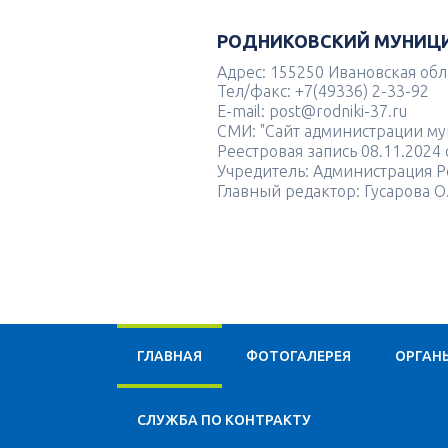
РОДНИКОВСКИЙ МУНИЦ
Адрес: 155250 Ивановская облас
Тел/факс: +7(49336) 2-33-92
E-mail: post@rodniki-37.ru
СМИ: "Сайт администрации м
Реестровая запись 08.11.202
Учредитель: Администрация Р
Главный редактор: Гусарова О
ГЛАВНАЯ
ФОТОГАЛЕРЕЯ
ОРГАН
CЛУЖБА ПО КОНТРАКТУ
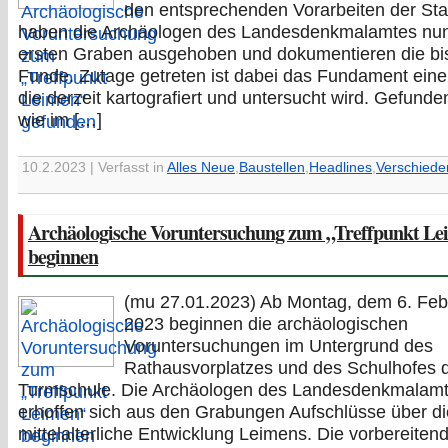
den entsprechenden Vorarbeiten der St
haben die Archäologen des Landesdenkmalamtes nu
ersten Graben ausgehoben und dokumentieren die bi
Funde. Zutage getreten ist dabei das Fundament eine
die derzeit kartografiert und untersucht wird. Gefund
wie im […]
10.2.2023 | Verfasst in
Alles Neue
,
Baustellen
,
Headlines
,
Verschiede
Archäologische Voruntersuchung zum „Treffpunkt L
beginnen
(mu 27.01.2023) Ab Montag, dem 6. Feb
2023 beginnen die archäologischen
Voruntersuchungen im Untergrund des
Rathausvorplatzes und des Schulhofes 
Turmschule. Die Archäologen des Landesdenkmalam
erhoffen sich aus den Grabungen Aufschlüsse über di
mittelalterliche Entwicklung Leimens. Die vorbereiten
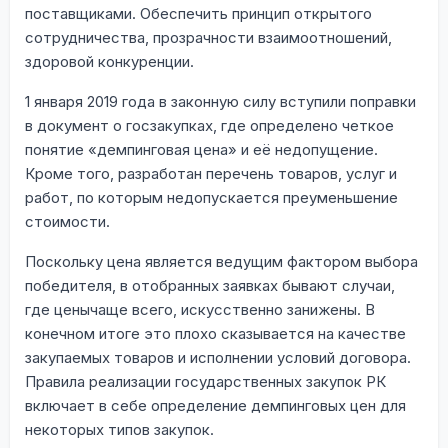
поставщиками. Обеспечить принцип открытого
сотрудничества, прозрачности взаимоотношений,
здоровой конкуренции.
1 января 2019 года в законную силу вступили поправки
в документ о госзакупках, где определено четкое
понятие «демпинговая цена» и её недопущение.
Кроме того, разработан перечень товаров, услуг и
работ, по которым недопускается преуменьшение
стоимости.
Поскольку цена является ведущим фактором выбора
победителя, в отобранных заявках бывают случаи,
где ценычаще всего, искусственно занижены. В
конечном итоге это плохо сказывается на качестве
закупаемых товаров и исполнении условий договора.
Правила реализации государственных закупок РК
включает в себе определение демпинговых цен для
некоторых типов закупок.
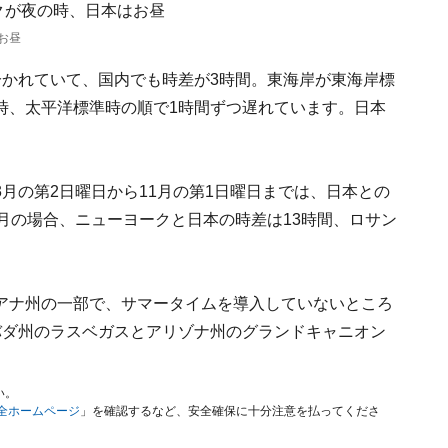
お昼
分かれていて、国内でも時差が3時間。東海岸が東海岸標
時、太平洋標準時の順で1時間ずつ遅れています。日本
月の第2日曜日から11月の第1日曜日までは、日本との
月の場合、ニューヨークと日本の時差は13時間、ロサン
アナ州の一部で、サマータイムを導入していないところ
バダ州のラスベガスとアリゾナ州のグランドキャニオン
い。
安全ホームページ
」を確認するなど、安全確保に十分注意を払ってくださ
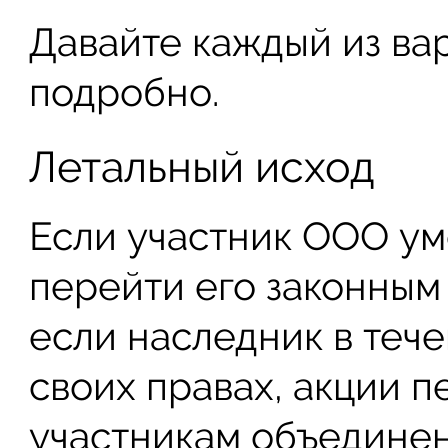
Давайте каждый из ва
подробно.
Летальный исход
Если участник ООО ум
перейти его законным
если наследник в тече
своих правах, акции 
участникам объединен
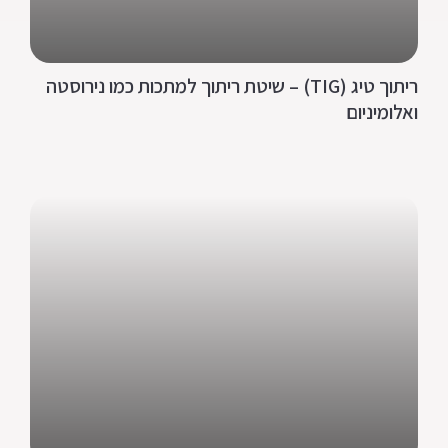
ריתוך טיג (TIG) – שיטת ריתוך למתכות כמו נירוסטה
ואלומיניום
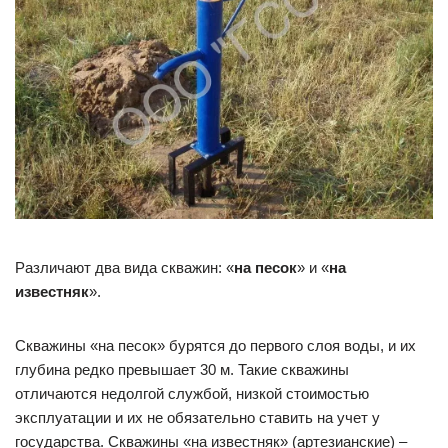
Различают два вида скважин: «
на песок
» и «
на
известняк
».
Скважины «на песок» бурятся до первого слоя воды, и их
глубина редко превышает 30 м. Такие скважины
отличаются недолгой службой, низкой стоимостью
эксплуатации и их не обязательно ставить на учет у
государства. Скважины «на известняк» (артезианские) –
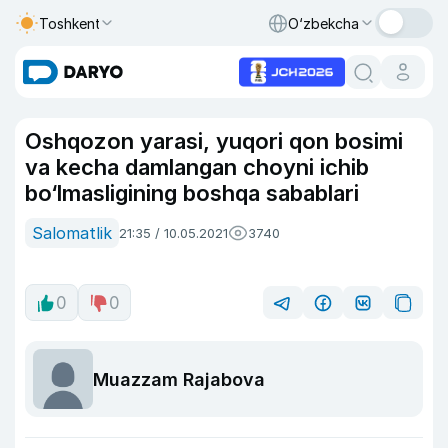
Toshkent
O‘zbekcha
Oshqozon yarasi, yuqori qon bosimi
va kecha damlangan choyni ichib
bo‘lmasligining boshqa sabablari
Salomatlik
21:35 / 10.05.2021
3740
0
0
Muazzam Rajabova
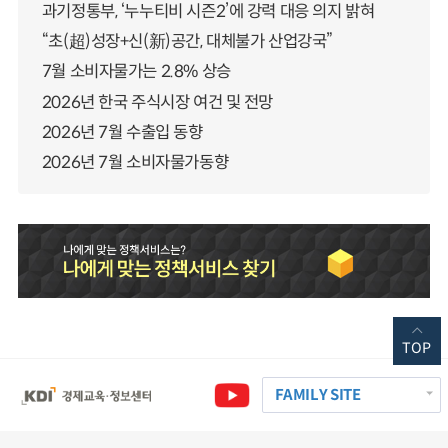
과기정통부, ‘누누티비 시즌2’에 강력 대응 의지 밝혀
“초(超)성장+신(新)공간, 대체불가 산업강국”
7월 소비자물가는 2.8% 상승
2026년 한국 주식시장 여건 및 전망
2026년 7월 수출입 동향
2026년 7월 소비자물가동향
TOP
FAMILY SITE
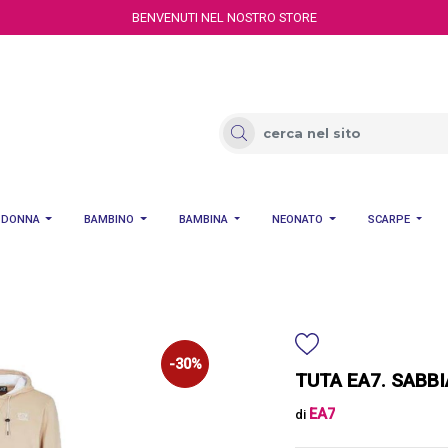
BENVENUTI NEL NOSTRO STORE
DONNA
BAMBINO
BAMBINA
NEONATO
SCARPE
-30%
TUTA EA7. SABBI
EA7
di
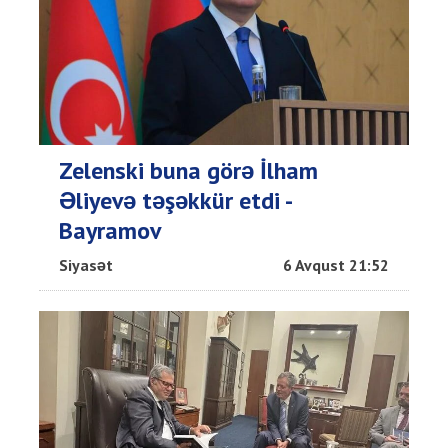
Zelenski buna görə İlham
Əliyevə təşəkkür etdi -
Bayramov
Siyasət
6 Avqust 21:52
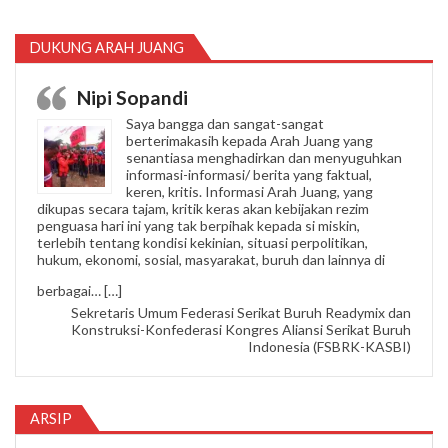
DUKUNG ARAH JUANG
Nipi Sopandi
Saya bangga dan sangat-sangat
berterimakasih kepada Arah Juang yang
senantiasa menghadirkan dan menyuguhkan
informasi-informasi/ berita yang faktual,
keren, kritis. Informasi Arah Juang, yang
dikupas secara tajam, kritik keras akan kebijakan rezim
penguasa hari ini yang tak berpihak kepada si miskin,
terlebih tentang kondisi kekinian, situasi perpolitikan,
hukum, ekonomi, sosial, masyarakat, buruh dan lainnya di
“Nipi Sopandi”
berbagai…
[…]
Sekretaris Umum Federasi Serikat Buruh Readymix dan
Konstruksi-Konfederasi Kongres Aliansi Serikat Buruh
Indonesia (FSBRK-KASBI)
ARSIP
Arsip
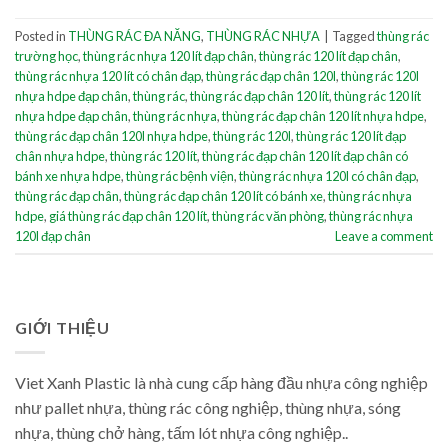
Posted in
THÙNG RÁC ĐA NĂNG
,
THÙNG RÁC NHỰA
|
Tagged
thùng rác
trường học
,
thùng rác nhựa 120 lít đạp chân
,
thùng rác 120 lít đạp chân
,
thùng rác nhựa 120 lít có chân đạp
,
thùng rác đạp chân 120l
,
thùng rác 120l
nhựa hdpe đạp chân
,
thùng rác
,
thùng rác đạp chân 120 lít
,
thùng rác 120 lít
nhựa hdpe đạp chân
,
thùng rác nhựa
,
thùng rác đạp chân 120 lít nhựa hdpe
,
thùng rác đạp chân 120l nhựa hdpe
,
thùng rác 120l
,
thùng rác 120 lít đạp
chân nhựa hdpe
,
thùng rác 120 lít
,
thùng rác đạp chân 120 lít đạp chân có
bánh xe nhựa hdpe
,
thùng rác bệnh viện
,
thùng rác nhựa 120l có chân đạp
,
thùng rác đạp chân
,
thùng rác đạp chân 120 lít có bánh xe
,
thùng rác nhựa
hdpe
,
giá thùng rác đạp chân 120 lít
,
thùng rác văn phòng
,
thùng rác nhựa
120l đạp chân
Leave a comment
GIỚI THIỆU
Viet Xanh Plastic là nhà cung cấp hàng đầu nhựa công nghiệp
như pallet nhựa, thùng rác công nghiệp, thùng nhựa, sóng
nhựa, thùng chở hàng, tấm lót nhựa công nghiệp..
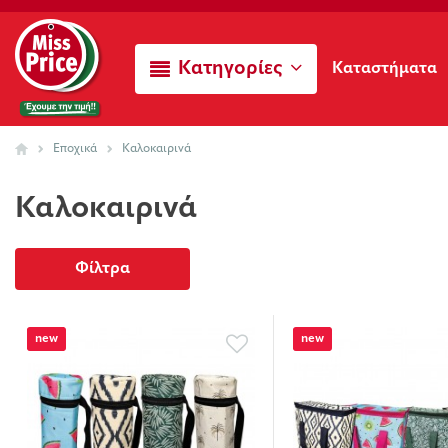
Κατηγορίες
Καταστήματα
Εποχικά
Καλοκαιρινά
Καλοκαιρινά
Φίλτρα
new
new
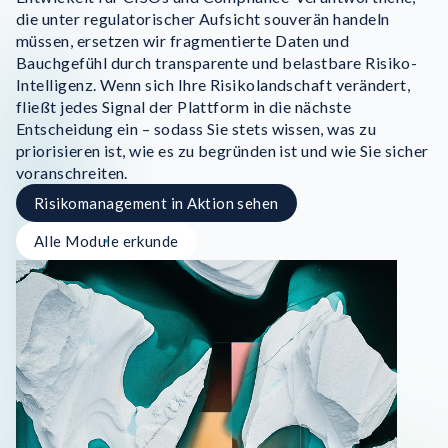
die unter regulatorischer Aufsicht souverän handeln
müssen, ersetzen wir fragmentierte Daten und
Bauchgefühl durch transparente und belastbare Risiko-
Intelligenz. Wenn sich Ihre Risikolandschaft verändert,
fließt jedes Signal der Plattform in die nächste
Entscheidung ein – sodass Sie stets wissen, was zu
priorisieren ist, wie es zu begründen ist und wie Sie sicher
voranschreiten.
Risikomanagement in Aktion sehen
Alle Module erkunde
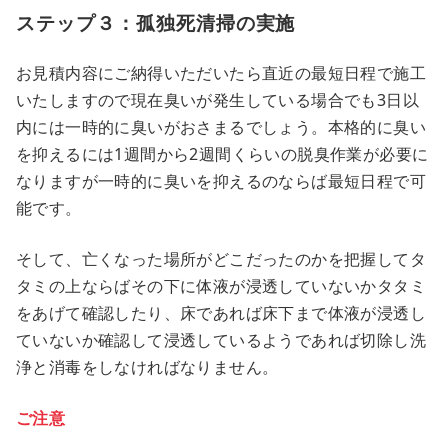
ステップ３：孤独死清掃の実施
お見積内容にご納得いただいたら直近の最短日程で施工
いたしますので現在臭いが発生している場合でも3日以
内には一時的に臭いがおさまるでしょう。本格的に臭い
を抑えるには1週間から2週間くらいの脱臭作業が必要に
なりますが一時的に臭いを抑えるのならば最短日程で可
能です。
そして、亡くなった場所がどこだったのかを把握してタ
タミの上ならばその下に体液が浸透していないかタタミ
をあげて確認したり、床であれば床下まで体液が浸透し
ていないか確認して浸透しているようであれば切除し洗
浄と消毒をしなければなりません。
ご注意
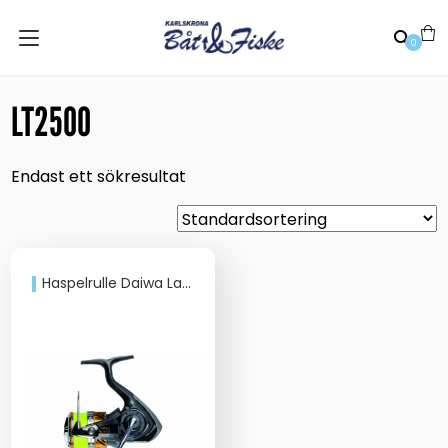
0
LT2500
Endast ett sökresultat
Haspelrulle Daiwa Laguna LT med påspolad J-Braid 0,19mm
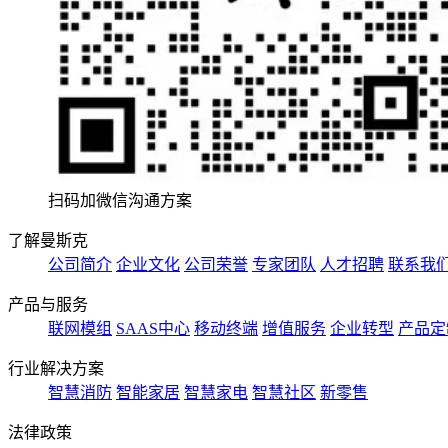
扫码加微信沟通方案
了解曼斯克
公司简介
企业文化
公司荣誉
专家团队
人才招聘
联系我
产品与服务
联网模组
SAAS中心
移动终端
增值服务
企业转型
产品定
行业解决方案
智慧消防
智能家居
智慧家电
智慧社区
新零售
法律政策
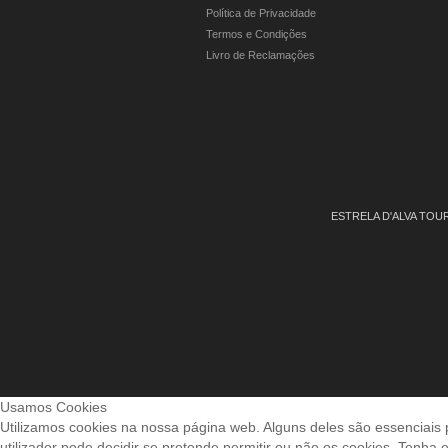
Política de Privacidade
Termos e Condições
Livro de Reclamações
ESTRELA D'ALVA TO
Usamos Cookies
Utilizamos cookies na nossa página web. Alguns deles são essenciais 
utilizador pode decidir se pretende permitir ou não os cookies. Tenha 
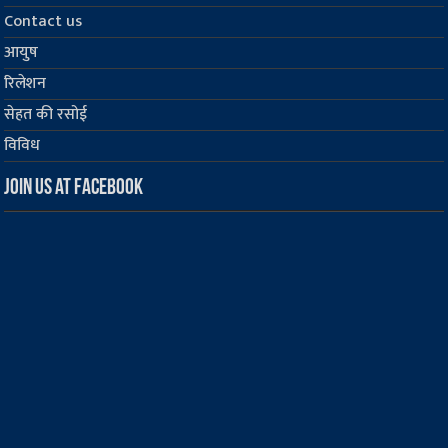
Contact us
आयुष
रिलेशन
सेहत की रसोई
विविध
Join us at Facebook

HOW TO COMPLETE THIS TASK: Copy every line of the data above in which the string "товаров" appears.

TASK OUTPUT:
Кроме того, разработан перечень товаров, услуг и
закупаемых товаров и исполнении условий договора.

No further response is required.